1. YAZARLAR

  2. Bahadır Kurbanoğlu

  3. 100 Yıl Önce Osmanlıca ve Alfabe Tartışmaları

Bahadır Kurbanoğlu

Yazarın Tüm Yazıları >

100 Yıl Önce Osmanlıca ve Alfabe Tartışmaları

Ocak 2015A+A-

Geçtiğimiz ay açıklanan Eğitim Şurası teklif-kararları bazı yönlerden oldukça hararetli tartışmalara sahne oldu. Eski-yeni, ileri-geri derken bildik ideolojik retoriklerle konuya yaklaşanlarla onlara itiraz sadedinde seslerini yükseltenlerin zıt görüşleri her zamanki gibi kutuplaşmaları da beraberinde getirdi. Eğitim Şurası’nın gündemine aldığı 170’ten fazla maddeye rağmen, özellikle “Osmanlıca Türkçesi” dersi konusu her kesimin gündemini bir hayli meşgul etti.

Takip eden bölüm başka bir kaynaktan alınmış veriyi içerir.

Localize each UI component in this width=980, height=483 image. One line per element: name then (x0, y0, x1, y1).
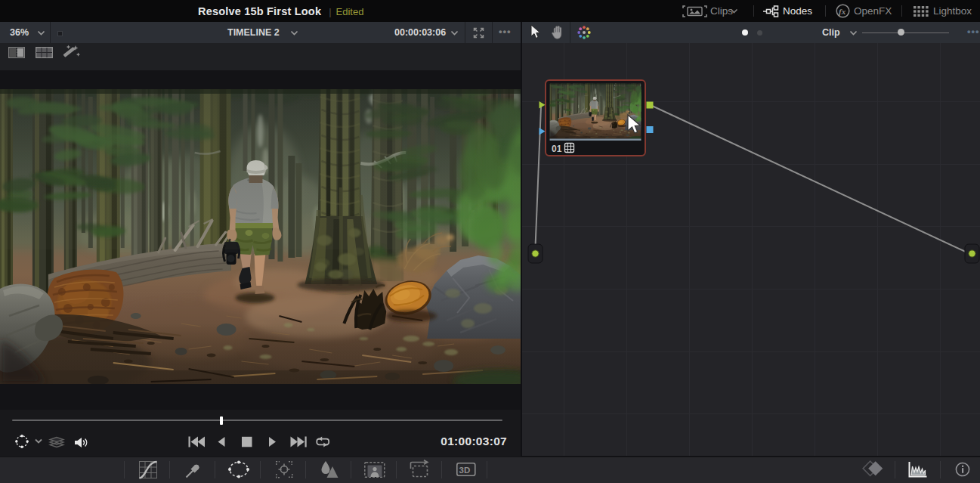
svg-text:3D: 3D (459, 466, 471, 475)
svg-text:01: 01 (552, 144, 562, 154)
svg-text:fx: fx (839, 7, 846, 16)
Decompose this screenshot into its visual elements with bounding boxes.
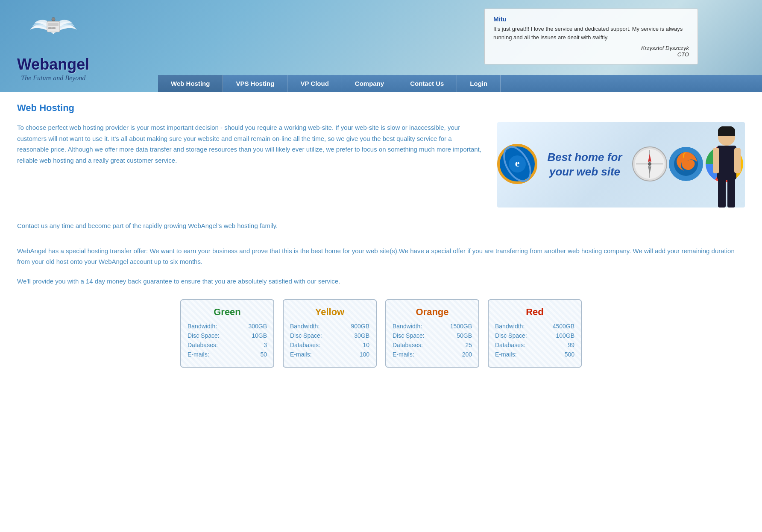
svg-rect-29 <box>718 130 735 136</box>
plan-row-bandwidth-orange: Bandwidth: 1500GB <box>393 323 472 330</box>
main-content: Web Hosting To choose perfect web hostin… <box>0 92 762 378</box>
db-label-green: Databases: <box>188 342 218 348</box>
banner-text: Best home for your web site <box>544 150 625 179</box>
svg-rect-2 <box>48 27 52 29</box>
db-value-red: 99 <box>568 342 574 348</box>
plans-container: Green Bandwidth: 300GB Disc Space: 10GB … <box>17 299 745 368</box>
plan-row-db-green: Databases: 3 <box>188 342 267 348</box>
testimonial-author: Krzysztof DyszczykCTO <box>493 45 689 58</box>
logo-icon <box>28 9 79 60</box>
email-value-orange: 200 <box>462 351 472 358</box>
promo-text-1: Contact us any time and become part of t… <box>17 220 745 231</box>
email-label-red: E-mails: <box>495 351 517 358</box>
content-section: To choose perfect web hosting provider i… <box>17 122 745 208</box>
promo-sections: Contact us any time and become part of t… <box>17 220 745 267</box>
plan-card-yellow: Yellow Bandwidth: 900GB Disc Space: 30GB… <box>283 299 377 368</box>
svg-text:e: e <box>515 158 520 169</box>
email-label-green: E-mails: <box>188 351 209 358</box>
svg-rect-27 <box>727 178 735 208</box>
plan-row-bandwidth-green: Bandwidth: 300GB <box>188 323 267 330</box>
bandwidth-value-green: 300GB <box>248 323 267 330</box>
plan-row-db-red: Databases: 99 <box>495 342 574 348</box>
email-value-yellow: 100 <box>360 351 369 358</box>
db-value-green: 3 <box>264 342 267 348</box>
ie-icon: e <box>497 144 538 184</box>
db-value-yellow: 10 <box>363 342 369 348</box>
bandwidth-label-red: Bandwidth: <box>495 323 525 330</box>
wings-icon <box>28 9 79 43</box>
testimonial-name: Mitu <box>493 15 689 23</box>
person-icon <box>709 126 745 208</box>
plan-card-red: Red Bandwidth: 4500GB Disc Space: 100GB … <box>488 299 582 368</box>
nav-item-vp-cloud[interactable]: VP Cloud <box>287 75 342 92</box>
plan-name-yellow: Yellow <box>290 307 369 318</box>
email-value-green: 50 <box>260 351 267 358</box>
svg-point-4 <box>52 18 55 21</box>
plan-row-disc-yellow: Disc Space: 30GB <box>290 332 369 339</box>
disc-value-yellow: 30GB <box>354 332 369 339</box>
db-label-yellow: Databases: <box>290 342 320 348</box>
plan-row-bandwidth-yellow: Bandwidth: 900GB <box>290 323 369 330</box>
bandwidth-label-orange: Bandwidth: <box>393 323 422 330</box>
plan-card-orange: Orange Bandwidth: 1500GB Disc Space: 50G… <box>385 299 479 368</box>
logo-tagline: The Future and Beyond <box>21 74 85 82</box>
bandwidth-label-green: Bandwidth: <box>188 323 217 330</box>
db-value-orange: 25 <box>465 342 472 348</box>
nav-item-company[interactable]: Company <box>342 75 397 92</box>
db-label-red: Databases: <box>495 342 525 348</box>
disc-value-red: 100GB <box>556 332 574 339</box>
browser-image: e Best home for your web site <box>497 122 745 208</box>
bandwidth-value-yellow: 900GB <box>351 323 369 330</box>
plan-row-db-orange: Databases: 25 <box>393 342 472 348</box>
plan-row-email-green: E-mails: 50 <box>188 351 267 358</box>
firefox-icon <box>668 146 704 182</box>
plan-row-email-red: E-mails: 500 <box>495 351 574 358</box>
disc-label-yellow: Disc Space: <box>290 332 322 339</box>
plan-name-orange: Orange <box>393 307 472 318</box>
svg-rect-3 <box>52 27 56 29</box>
svg-rect-25 <box>734 148 741 173</box>
disc-value-orange: 50GB <box>457 332 472 339</box>
navigation-bar: Web Hosting VPS Hosting VP Cloud Company… <box>158 75 762 92</box>
testimonial-text: It's just great!!! I love the service an… <box>493 25 689 41</box>
svg-rect-24 <box>713 148 719 173</box>
db-label-orange: Databases: <box>393 342 423 348</box>
disc-label-green: Disc Space: <box>188 332 220 339</box>
disc-label-red: Disc Space: <box>495 332 527 339</box>
testimonial-box: Mitu It's just great!!! I love the servi… <box>484 9 698 64</box>
bandwidth-label-yellow: Bandwidth: <box>290 323 319 330</box>
plan-row-email-yellow: E-mails: 100 <box>290 351 369 358</box>
nav-item-web-hosting[interactable]: Web Hosting <box>158 75 223 92</box>
svg-point-15 <box>648 162 651 166</box>
promo-text-2: WebAngel has a special hosting transfer … <box>17 246 745 267</box>
plan-row-bandwidth-red: Bandwidth: 4500GB <box>495 323 574 330</box>
plan-name-red: Red <box>495 307 574 318</box>
compass-icon <box>632 146 668 182</box>
guarantee-text: We'll provide you with a 14 day money ba… <box>17 276 745 287</box>
plan-card-green: Green Bandwidth: 300GB Disc Space: 10GB … <box>180 299 274 368</box>
email-value-red: 500 <box>565 351 574 358</box>
svg-rect-1 <box>48 23 59 26</box>
disc-label-orange: Disc Space: <box>393 332 425 339</box>
disc-value-green: 10GB <box>252 332 267 339</box>
bandwidth-value-red: 4500GB <box>553 323 574 330</box>
nav-item-login[interactable]: Login <box>457 75 501 92</box>
intro-text: To choose perfect web hosting provider i… <box>17 122 484 208</box>
plan-row-db-yellow: Databases: 10 <box>290 342 369 348</box>
email-label-orange: E-mails: <box>393 351 414 358</box>
plan-row-disc-orange: Disc Space: 50GB <box>393 332 472 339</box>
logo-area: Webangel The Future and Beyond <box>17 9 89 82</box>
email-label-yellow: E-mails: <box>290 351 312 358</box>
nav-item-contact-us[interactable]: Contact Us <box>397 75 457 92</box>
bandwidth-value-orange: 1500GB <box>450 323 472 330</box>
plan-name-green: Green <box>188 307 267 318</box>
plan-row-disc-green: Disc Space: 10GB <box>188 332 267 339</box>
nav-item-vps-hosting[interactable]: VPS Hosting <box>223 75 287 92</box>
svg-rect-23 <box>717 146 736 180</box>
header: Webangel The Future and Beyond Mitu It's… <box>0 0 762 92</box>
plan-row-email-orange: E-mails: 200 <box>393 351 472 358</box>
page-title: Web Hosting <box>17 102 745 114</box>
svg-rect-26 <box>718 178 726 208</box>
plan-row-disc-red: Disc Space: 100GB <box>495 332 574 339</box>
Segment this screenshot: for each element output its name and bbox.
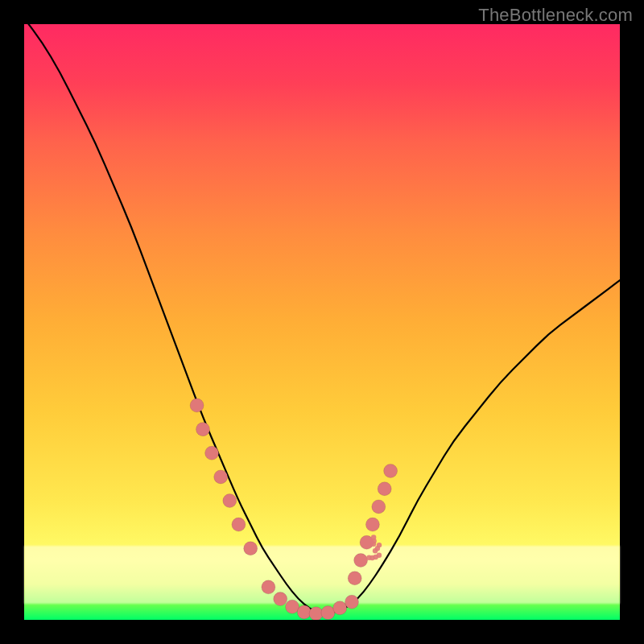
marker-dot bbox=[214, 470, 228, 484]
marker-dot bbox=[244, 542, 258, 555]
flake-dot bbox=[371, 535, 376, 539]
marker-dot bbox=[196, 423, 210, 436]
marker-dot bbox=[297, 605, 311, 619]
marker-dot bbox=[321, 606, 335, 620]
marker-dot bbox=[286, 600, 299, 613]
flake-dot bbox=[377, 543, 382, 547]
marker-dot bbox=[378, 482, 391, 496]
markers-group bbox=[190, 398, 398, 620]
marker-dot bbox=[345, 595, 359, 609]
marker-dot bbox=[348, 572, 361, 585]
marker-dot bbox=[354, 554, 368, 568]
marker-dot bbox=[333, 601, 347, 615]
flake-dot bbox=[377, 553, 382, 558]
watermark-text: TheBottleneck.com bbox=[478, 5, 633, 26]
chart-frame bbox=[24, 24, 620, 620]
marker-dot bbox=[190, 398, 204, 412]
marker-dot bbox=[274, 592, 287, 606]
marker-dot bbox=[232, 518, 246, 531]
bottleneck-curve bbox=[24, 24, 620, 613]
marker-dot bbox=[365, 518, 379, 531]
chart-plot bbox=[24, 24, 620, 620]
marker-dot bbox=[223, 494, 237, 508]
marker-dot bbox=[309, 607, 323, 620]
marker-dot bbox=[262, 580, 275, 594]
marker-dot bbox=[372, 500, 386, 514]
marker-dot bbox=[205, 446, 219, 460]
marker-dot bbox=[384, 464, 398, 478]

Şura’da “Osmanlı Türkçesi” dersinin zorunlu bir ders olarak bütün liselerin öğretim programlarında yer alması önerisi görüşülürken, bütün liseler yerine Anadolu imam hatip liselerinde zorunlu ders olması yönünde değiştirilmesi yönünde önerge verildi. Yapılan oylama sonucu değişiklik önergesi görüşmeye açıldı. Bir üye, Osmanlıcanın “saraylarda konuşulan dil” olması nedeniyle zorunlu bir ders olmaması gerektiği yönünde görüş bildirirken, komisyonda önergeyi veren üye ise Osmanlıcanın tüm liselerde zorunlu ders olmasının gençlerin yüksek yararına bir adım olacağını ifade etti. Müzakerelerin ardından, “Osmanlı Türkçesi” dersinin, bütün liseler yerine Anadolu imam hatip liselerinde zorunlu ders olması şeklinde değiştirilen öneri kabul edildi. Mezkûr husus başta olmak üzere konu, basında da pek çok farklı veçheden tartışma konusu edildi.

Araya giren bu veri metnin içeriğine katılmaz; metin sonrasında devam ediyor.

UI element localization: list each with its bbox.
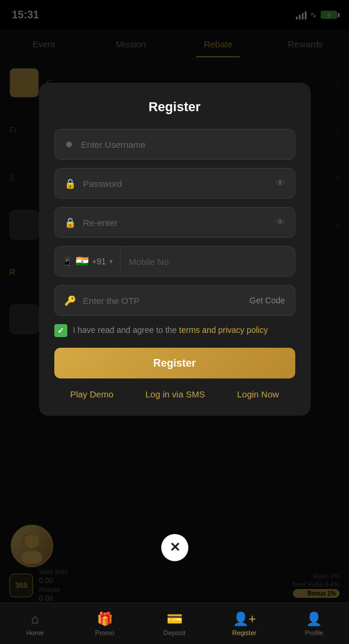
close-icon: ✕	[169, 541, 180, 554]
register-modal: Register ☻ 🔒 👁︎ 🔒 👁︎ 📱 🇮🇳 +91 ▾	[39, 83, 311, 416]
nav-home[interactable]: ⌂ Home	[0, 611, 70, 636]
country-code: +91	[92, 257, 106, 266]
home-icon: ⌂	[31, 611, 38, 627]
eye-icon[interactable]: 👁︎	[276, 178, 285, 189]
bottom-nav: ⌂ Home 🎁 Promo 💳 Deposit 👤+ Register 👤 P…	[0, 603, 349, 644]
modal-title: Register	[54, 99, 295, 115]
mobile-input[interactable]	[120, 257, 294, 267]
nav-register-label: Register	[232, 629, 256, 636]
get-code-button[interactable]: Get Code	[250, 296, 285, 305]
password-field: 🔒 👁︎	[54, 168, 295, 199]
eye-icon-2[interactable]: 👁︎	[276, 217, 285, 228]
nav-promo-label: Promo	[95, 629, 114, 636]
reenter-input[interactable]	[83, 218, 269, 228]
nav-register[interactable]: 👤+ Register	[210, 611, 279, 636]
register-icon: 👤+	[233, 611, 256, 627]
lock-icon: 🔒	[64, 178, 76, 189]
nav-home-label: Home	[26, 629, 43, 636]
close-modal-button[interactable]: ✕	[161, 534, 188, 561]
user-icon: ☻	[64, 139, 74, 150]
nav-deposit-label: Deposit	[164, 629, 185, 636]
password-input[interactable]	[83, 179, 269, 189]
log-in-sms-link[interactable]: Log in via SMS	[145, 389, 205, 399]
terms-link[interactable]: terms and privacy policy	[179, 325, 268, 335]
reenter-field: 🔒 👁︎	[54, 207, 295, 238]
otp-input[interactable]	[83, 296, 250, 306]
terms-checkbox[interactable]: ✓	[54, 324, 67, 337]
gift-icon: 🎁	[97, 611, 113, 627]
chevron-down-icon: ▾	[109, 257, 113, 266]
deposit-icon: 💳	[167, 611, 182, 627]
username-input[interactable]	[81, 140, 285, 150]
register-button[interactable]: Register	[54, 348, 295, 378]
key-icon: 🔑	[64, 295, 76, 306]
phone-icon: 📱	[62, 257, 72, 266]
lock-icon-2: 🔒	[64, 217, 76, 228]
phone-field: 📱 🇮🇳 +91 ▾	[54, 246, 295, 277]
country-code-selector[interactable]: 📱 🇮🇳 +91 ▾	[55, 247, 121, 276]
check-icon: ✓	[57, 326, 64, 335]
play-demo-link[interactable]: Play Demo	[70, 389, 113, 399]
nav-promo[interactable]: 🎁 Promo	[70, 611, 139, 636]
nav-deposit[interactable]: 💳 Deposit	[139, 611, 209, 636]
otp-field: 🔑 Get Code	[54, 285, 295, 316]
terms-row: ✓ I have read and agree to the terms and…	[54, 324, 295, 337]
terms-text: I have read and agree to the terms and p…	[73, 324, 268, 336]
nav-profile-label: Profile	[305, 629, 323, 636]
country-flag: 🇮🇳	[76, 255, 89, 268]
bottom-links: Play Demo Log in via SMS Login Now	[54, 389, 295, 399]
nav-profile[interactable]: 👤 Profile	[279, 611, 349, 636]
username-field: ☻	[54, 129, 295, 160]
profile-icon: 👤	[306, 611, 322, 627]
login-now-link[interactable]: Login Now	[237, 389, 279, 399]
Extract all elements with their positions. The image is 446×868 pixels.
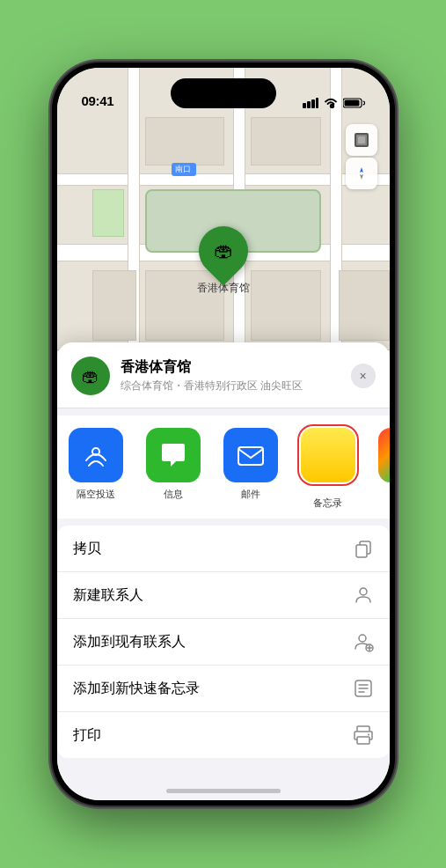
sheet-header: 🏟 香港体育馆 综合体育馆・香港特别行政区 油尖旺区 × bbox=[57, 342, 390, 408]
quick-note-icon bbox=[353, 678, 374, 699]
action-quick-note-label: 添加到新快速备忘录 bbox=[73, 680, 200, 698]
messages-label: 信息 bbox=[164, 488, 183, 501]
map-layers-button[interactable] bbox=[346, 124, 377, 156]
notes-label: 备忘录 bbox=[313, 497, 342, 510]
action-quick-note[interactable]: 添加到新快速备忘录 bbox=[57, 666, 390, 712]
wifi-icon bbox=[324, 98, 338, 108]
notes-icon-wrap bbox=[301, 428, 355, 482]
svg-rect-0 bbox=[303, 103, 306, 108]
svg-rect-8 bbox=[358, 136, 365, 143]
mail-label: 邮件 bbox=[241, 488, 260, 501]
pin-icon: 🏟 bbox=[214, 239, 233, 262]
action-new-contact[interactable]: 新建联系人 bbox=[57, 572, 390, 619]
map-controls bbox=[346, 124, 377, 189]
mail-icon bbox=[236, 440, 266, 470]
copy-icon bbox=[353, 538, 374, 559]
status-time: 09:41 bbox=[82, 93, 114, 108]
airdrop-label: 隔空投送 bbox=[77, 488, 115, 501]
share-notes[interactable]: 备忘录 bbox=[289, 428, 367, 510]
venue-avatar: 🏟 bbox=[71, 357, 110, 395]
action-print-label: 打印 bbox=[73, 726, 101, 745]
notes-lines bbox=[321, 442, 335, 469]
action-new-contact-label: 新建联系人 bbox=[73, 586, 143, 605]
close-button[interactable]: × bbox=[351, 364, 376, 388]
svg-rect-3 bbox=[316, 98, 318, 108]
more-icon-wrap bbox=[378, 428, 390, 482]
svg-point-16 bbox=[360, 588, 367, 595]
venue-name: 香港体育馆 bbox=[121, 358, 340, 377]
venue-description: 综合体育馆・香港特别行政区 油尖旺区 bbox=[121, 379, 340, 394]
svg-rect-5 bbox=[344, 100, 359, 107]
svg-rect-2 bbox=[311, 99, 315, 108]
map-label-nankou: 南口 bbox=[172, 163, 196, 176]
svg-point-17 bbox=[359, 635, 366, 642]
svg-point-27 bbox=[368, 734, 369, 736]
location-button[interactable] bbox=[346, 158, 377, 189]
action-copy[interactable]: 拷贝 bbox=[57, 526, 390, 572]
svg-rect-10 bbox=[238, 447, 263, 465]
share-more[interactable]: 推 bbox=[367, 428, 390, 510]
action-list: 拷贝 新建联系人 添加到现有联系人 bbox=[57, 526, 390, 758]
layers-icon bbox=[353, 131, 370, 149]
add-contact-icon bbox=[353, 631, 374, 652]
action-add-existing[interactable]: 添加到现有联系人 bbox=[57, 619, 390, 666]
bottom-sheet: 🏟 香港体育馆 综合体育馆・香港特别行政区 油尖旺区 × bbox=[57, 342, 390, 800]
phone-screen: 09:41 bbox=[57, 68, 390, 800]
pin-circle: 🏟 bbox=[188, 216, 258, 285]
share-airdrop[interactable]: 隔空投送 bbox=[57, 428, 135, 510]
new-contact-icon bbox=[353, 585, 374, 606]
share-messages[interactable]: 信息 bbox=[135, 428, 212, 510]
phone-frame: 09:41 bbox=[52, 63, 395, 805]
print-icon bbox=[353, 725, 374, 746]
home-indicator bbox=[166, 789, 281, 793]
airdrop-icon bbox=[82, 441, 110, 469]
svg-rect-15 bbox=[356, 545, 367, 557]
location-pin: 🏟 香港体育馆 bbox=[197, 226, 250, 296]
dynamic-island bbox=[171, 78, 276, 108]
battery-icon bbox=[343, 98, 365, 108]
messages-icon bbox=[158, 440, 188, 470]
airdrop-icon-wrap bbox=[69, 428, 123, 482]
venue-avatar-icon: 🏟 bbox=[82, 366, 99, 386]
share-row: 隔空投送 信息 bbox=[57, 416, 390, 519]
svg-rect-26 bbox=[357, 737, 369, 744]
venue-info: 香港体育馆 综合体育馆・香港特别行政区 油尖旺区 bbox=[121, 358, 340, 394]
share-mail[interactable]: 邮件 bbox=[212, 428, 289, 510]
action-copy-label: 拷贝 bbox=[73, 540, 101, 558]
action-add-existing-label: 添加到现有联系人 bbox=[73, 633, 186, 651]
status-icons bbox=[303, 98, 365, 108]
signal-icon bbox=[303, 98, 318, 108]
messages-icon-wrap bbox=[146, 428, 201, 482]
svg-rect-25 bbox=[357, 726, 369, 732]
svg-rect-1 bbox=[307, 101, 311, 108]
mail-icon-wrap bbox=[223, 428, 278, 482]
action-print[interactable]: 打印 bbox=[57, 712, 390, 758]
compass-icon bbox=[354, 166, 369, 181]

Biz, bu tartışmaları gündemleştirmekten ziyade, özellikle Osmanlı’nın son dönemlerinde matbuat âleminde ilmî, teknik, edebî, kültürel ve ideolojik yaklaşımları içinde barındıran ve dergiler üzerinden yapılan benzer tartışmalardaki yaklaşım biçimlerini özet kabilinden de olsa masaya yatırmaya çalışacağız.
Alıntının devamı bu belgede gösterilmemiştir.